John Wooten helped write the Rooney Rule 17 years ago, and some recent offseasons were tough for him to watch.

This week, however, Wooten saw progress.

The former head of the Frtiz Pollard Alliance told Marcus Hayes of the Philadelphia Inquirer that he was encouraged with the expansion of the Rooney Rule passed this week.

“I had to smile,” he said. “These are things we’ve been asking for for years. . . .

“At all levels, there are minorities ready to kick down the doors in the NFL. Presidents, executive vice presidents, head coaches — all levels. You have to cast a wide net.”

Specifically, he appreciated the new requirement that teams interview at least two external minority candidates for head coaching jobs, at least one minority candidate for any of the three coordinator positions, and at least one external minority candidate for the senior football operations or General Manager jobs. The league also expanded the rule to other executive position outside of the football operation, and removed team’s ability to block assistants from interviewing for coordinator jobs.
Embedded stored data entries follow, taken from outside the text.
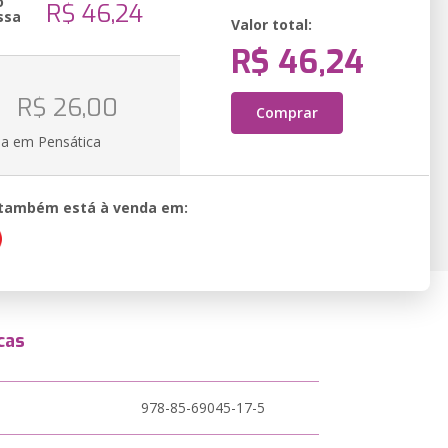
o
R$ 46,24
ssa
Valor total:
R$ 46,24
R$ 26,00
Comprar
ia em Pensática
o também está à venda em:
cas
978-85-69045-17-5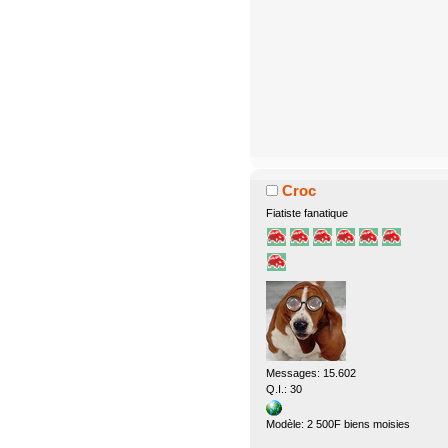
Croc
Fiatiste fanatique
Messages: 15.602
Q.I.: 30
Modèle: 2 500F biens moisies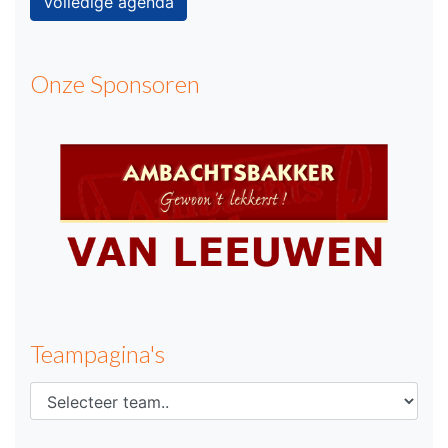
Volledige agenda
Onze Sponsoren
Teampagina's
“I was happy to see when they made them interview an outsider, and now I’m glad they moved from one to two,” Wooten said. “You can’t just walk down the hall and say, ‘I interviewed the black guy down the hall.’ . . .

“For years, the league didn’t want to address the inequity at the coordinator level. Now they recognize the issue.”

Like many interested in diversifying the NFL, Wooten wasn’t a fan of the plan to reward teams for hiring minority coaches by improving their draft picks. However, he did like the aspect of the plan that would have given compensatory picks to teams that lost those coaches or General Managers. That plan was tabled this week.

“Rather than giving a reward to the team that’s receiving the new coach, give the reward to the team that developed them,” Wooten said.

Steps are being taken to increase the supply of minority coaches, particularly in the pipeline positions of quarterbacks coaches and offensive coordinator. And while he hasn’t always been thrilled with moves made (or not made), he acknowledged this week was a step forward.